The pen slipped from his fingers, dribbling ink onto the page beneath his scrawling signature. He could no longer muster the strength to hold the pen, or even to pick it up again. The whole of his body felt afire, the worst of the bone-searing heat radiating from his right shoulder. Perhaps he had overreached his endurance in writing but it had needed to be done. He felt a measure of relief at finally accomplishing this small thing, which might not even have the desired effect. That, however, was not for him to worry over. He had done the correct thing and was determined to be satsified with that.

"Surgeon!" He called in a cracking voice. His defiance of orders to move as little as possible would earn him a stern reprimand but he did not care. All that mattered now was seeing the letter safely sent off.

Mister Mostyn appeared within a minute, his sleeves rolled up to the elbow and splattered with bloodstains, both fresh and long-dried. The poor fellow looked utterly exhausted, Peter realised, but he was still on his feet. Somehow. "What is it?"

"I must have this letter posted."

The assistant surgeon eyed the makeshift writing desk with distinct disapproval, but did not comment on it. "Under frank?"

"No. I have - there is coin in my jacket." Peter curled the fingers of his right hand into a loose fist and tried not to groan at the sharp spike of pain this small movement caused. "It requires an address as well. I cannot..."

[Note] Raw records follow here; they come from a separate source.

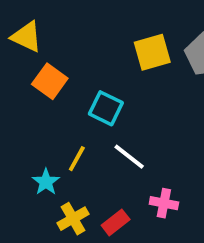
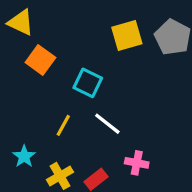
cyan star: (46, 182) -> (24, 156), moved

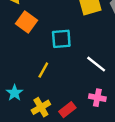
cyan square: (88, 83) -> (61, 39), turned -30
white line: (107, 124) -> (96, 64), moved

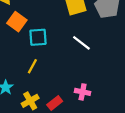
cyan square: (61, 39) -> (38, 37), moved
white line: (96, 64) -> (81, 43), moved

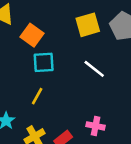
orange square: (17, 22) -> (32, 35), moved

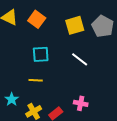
orange square: (32, 35) -> (37, 19), moved
yellow line: (37, 96) -> (36, 80), turned 64

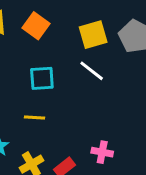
white line: (80, 59) -> (92, 71), moved

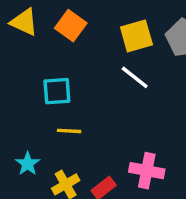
cyan square: (42, 78) -> (57, 91), moved
pink cross: (102, 152) -> (147, 171), size x1.4

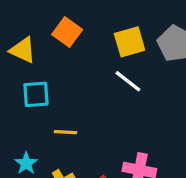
yellow triangle: (24, 22) -> (23, 50), moved
cyan square: (57, 91) -> (36, 94), moved

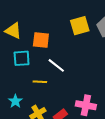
orange square: (67, 32) -> (41, 40), moved, turned -30
white line: (128, 81) -> (56, 65), moved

Mostyn shook his head, lifting the tray from the cot. "Clearly. To whom is it intended?"

"Major Jonathan Collins, at the Chatham Division of Royal Marines."

The assistant surgeon sprinkled sand onto the letter, waited until the ink had dried, then carefully shook the page so the used sand fell to the floor. "The next you take a notion to compose any correspondence, I will see that an orderly is at hand to write for you."

Peter merely nodded, watching as Mostyn folded the single sheet then wrote the address in an infuriatingly neat script. There were no materials for sealing the letter in the room but that could be easily seen to elsewhere. Mostyn retrieved the small coin purse from the tattered remains of Peter's jacket and from it removed the necessary cost of postage.

"Anything else?"

"No. I - thank you."

Mostyn called for an orderly, who on appearing was directed to clear away the letter-wrting implements, and see to it in future that the major had no futher unattended access to them. The assistant surgeon paused before leaving to look Peter over with a critical eye, and remarked, "You'll not be here that much longer, anyway. Orders are to send the worst of the wounded home. Be pleased. You're leaving this earthbound imitation of Hell."

Peter could only stare at the assistant surgeon's back as he departed, the letter and coins in hand. Mostyn's bitterness was apparent, almost like a living force. Then again, Mostyn had been there with them in the square, he and Fitzgerald working past their limits to tend to the wounded. What must he feel, to know he was obliged to remain behind while others, albeit those who most needed it, were being sent home? In such an instance, it was perfectly reasonable for him to feel bitter, Peter supposed.

He reached back with his left arm and eased himself down with great care until he was lying supine. The straw-stuffed mattress offered little in the way of cushion and the pressure of his weight made the still very much raw wounds in his back throb afresh. He'd be relieved of that when his next dose of laudanum was delivered, so he could bear it. Anyway, he had done what had needed doing and he was content with that.